Trent looked away. Swallowed. “…Six years.”
The admission barely made it out. But it was real .
And once it hung in the air between them, there was no stuffing it back into the dark.
Reece inhaled. Straightened. Then stepped back. He leant against the opposite counter, bracing one hand on the edge while dragging the other across his mouth. But his gaze never left Trent. And Trent felt those green eyes like a physical thing.
He shivered.
“You wanna tell me why?” Reece cocked his head. “What you’re trying to quiet with it? The job? Or something more?”
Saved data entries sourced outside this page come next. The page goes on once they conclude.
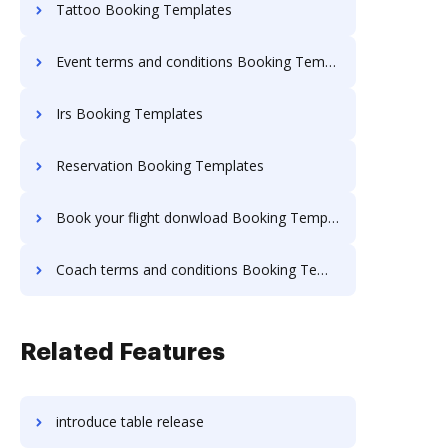
Tattoo Booking Templates
Event terms and conditions Booking Templates
Irs Booking Templates
Reservation Booking Templates
Book your flight donwload Booking Templates
Coach terms and conditions Booking Templates
Related Features
introduce table release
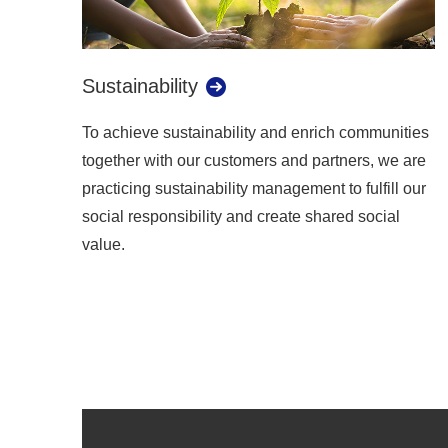
Sustainability
To achieve sustainability and enrich communities
together with our customers and partners, we are
practicing sustainability management to fulfill our
social responsibility and create shared social
value.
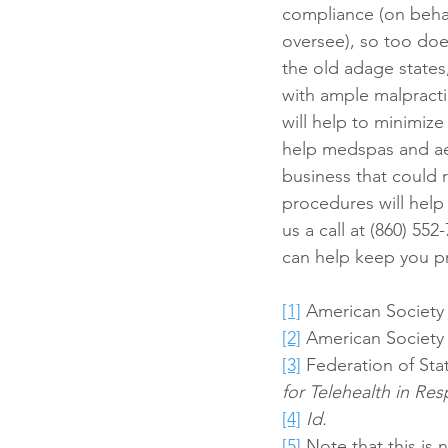
compliance (on behalf
oversee), so too does
the old adage states
with ample malpract
will help to minimiz
help medspas and aes
business that could 
procedures will help
us a call at (860) 552
can help keep you pr
[1]
 American Society 
[2]
 American Society 
[3]
 Federation of Sta
for Telehealth in R
[4]
Id.
[5]
 Note that this is 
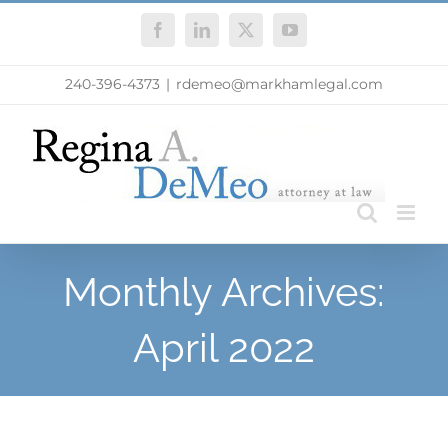
Skip
Facebook
LinkedIn
X
YouTube
to
content
240-396-4373
|
rdemeo@markhamlegal.com
Monthly Archives:
April 2022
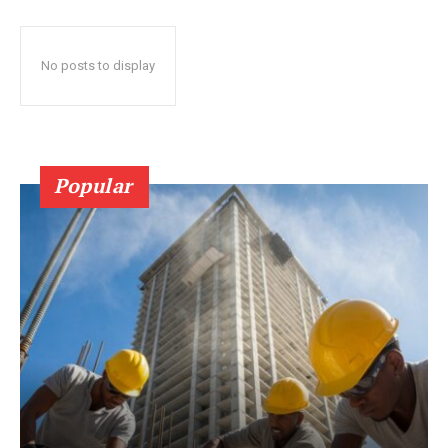
No posts to display
Popular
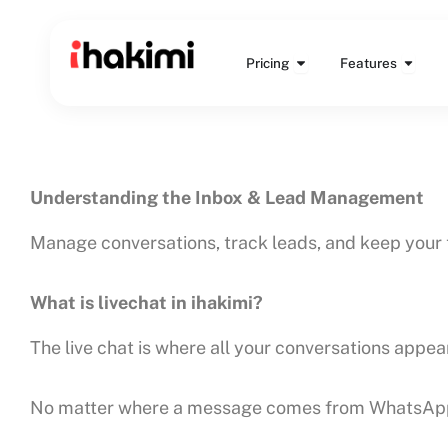
Skip
to
Open Pricing
Open 
content
Pricing
Features
Understanding the Inbox & Lead Management
Manage conversations, track leads, and keep your 
What is livechat in ihakimi?
The live chat is where all your conversations appear
No matter where a message comes from WhatsApp, In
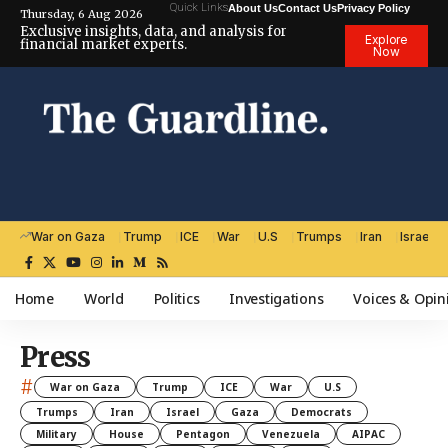
Quick Links
About Us
Contact Us
Privacy Policy
Thursday, 6 Aug 2026
Exclusive insights, data, and analysis for
Explore
financial market experts.
Now
War on Gaza
Trump
ICE
War
U.S
Trumps
Iran
Israel
Home
World
Politics
Investigations
Voices & Opin
Press
#
War on Gaza
Trump
ICE
War
U.S
Trumps
Iran
Israel
Gaza
Democrats
Military
House
Pentagon
Venezuela
AIPAC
Trent twisted his hands in his lap, wringing the nerves out of his skin until he forced them open, flattening his palms on the table to stop them shaking.
“My parents’ death.” He looked up. Met Reece’s gaze head-on. Waiting for the flinch. The pity.
It didn’t come.
Reece waited. Not with judgment. Not even surprise. But patience. Asking without demanding.
“They died in a car accident. Eight years ago. I was nineteen.” Trent felt as though he was reading from a file in his head he didn’t want to open but couldn’t seem to stop flipping through.
He glanced at Reece. He hadn’t said a word. Not because he didn’t care. But because he was listening . Really listening. And somehow that was worse. Somehow… better.
So Trent kept going.
“I was in Thailand at the time. On Ao Nang Beach, with Dev.” He let out a faint, bitter laugh.
“Back then, I didn’t have a clue what I wanted from life.
Knew I didn’t want to be home. Needed to be free.
So we went travelling. Did all the cliché stuff.
Drank too much, danced too long, talked shit until sunrise.
” He paused, swallowing the burn in his throat.
“I was half-cut, sitting on the sand, watching the waves come in under the moonlight. Happiest fucking moment of my life, or so I thought. Then the hospital called me.”
His voice caught.
“I didn’t answer the first time. Let it ring out. Thought it was one of those travel scams.” He shook his head. “But it rang again. And again. Until I finally picked up.”
He looked down at his hands clasped tightly, knuckles white where they gripped the edge of Reece’s kitchen table.
“There’d been a collision on the A127. Drunk driver. My mum died at the scene. My dad… a little later in surgery. I wasn’t even in the fucking country.”
Reece still didn’t speak. But his presence felt closer somehow. Solid. Quiet.